Topping is really up to you.  It'll make the plant wider, but give you smaller buds.  If you leave it, you'll get less buds, but bigger.  I all really evens out.  It's just a matter of how much room you have.


Make the cut betweent the top, and second set of leaves.  As close to the lower set as you can get.  Make it a diagonal cut. Only cut the stalk, not the leaves.  Do this in the early hours of the light cycle, not when it's too hot.


----------



## Mr. Potato Head (May 16, 2005)

Thanks for the simple explain -- If you have enough room -- no need to top -- I like simple -- Mr.Potato Head.


----------



## SmokeMe (May 20, 2005)

Hey man. Ive had some luck with cutting the tip in half. If you get it right you can get a very thick & tall plant without loseing too much(if any)of the thickness in the head.It slows the growth of the main stem for about 2-3weeks(when grown outside) & allows the bottom to really take off.As main stem starts to grow the leaves off the main steam will have there fingers cut off untill it grows out(about 5-10 sets) Ive only tryed this outdoors though.Doing this again just before flowering will get them twice as thick as normal without the use of chemicals.


----------



## joe blow (May 23, 2005)

YOU DON'T HAVE TO CUT.  SIMPLY PINCH THE TOP RIGHT OFF WITH YOUR TWO FINGERS.  then when you have two colas pinch it again and you will have 4..= 4x the weed


----------



## naimitsukai (May 24, 2005)

your right joe. my friend just told me today after school that you can just pinch it. no need to take a knife to your plant.

peace


----------



## kevin (May 25, 2005)

how long have you been in veg, how much room do you have to grow, are you hydro or dirt, indoor or out? 

it really depends on the strain how they react to topping. some you do get more of a yeild and others you get less.
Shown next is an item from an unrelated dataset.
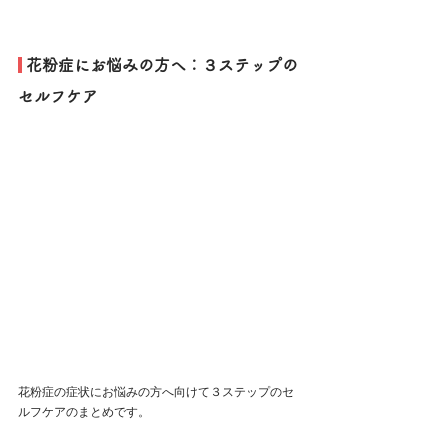
 花粉症にお悩みの方へ：３ステップの
セルフケア
花粉症の症状にお悩みの方へ向けて３ステップのセ
ルフケアのまとめです。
It would help if you knew what you were growing and how it likes to grow. If you know someone who has grown that strain before then ask them how it reacts to different things.  I also usualy start to top at about 8- 12 inches

kevin


----------



## Mr. Potato Head (May 27, 2005)

I'm guilty of wanting to see big -- 1st attempt at grow -- plants are all girls -- fem's shiva -- indica -- now 3' plus -- almost too big for limited indoor sunshine --have made up mind to start flower -- guilty of making all the first time troubles -- tell me more -- how safe is this medium of communication -- friend saya not -- I am still not wanting to top -- because don't know enough -- peace.


----------



## Mr. Potato Head (May 27, 2005)

I'm sorry -- did'nt answer questions -- soil -- indoor/outdoor -- have the best of both -- bugs are bad this year -- mild winter -- thanks for reply -- not topping -- because I don't know shit -- peace.


----------



## GanjaGuru (May 28, 2005)

There is one thing I'd like to add to notthecops' excellent reply:
Some growers top their plants to keep them from growing in the typical x-mas tree shape that pigs in the sky look for.
Also, it keeps them shorter which lessens the chance of discovery.
If you top, use a clean razor blade.


----------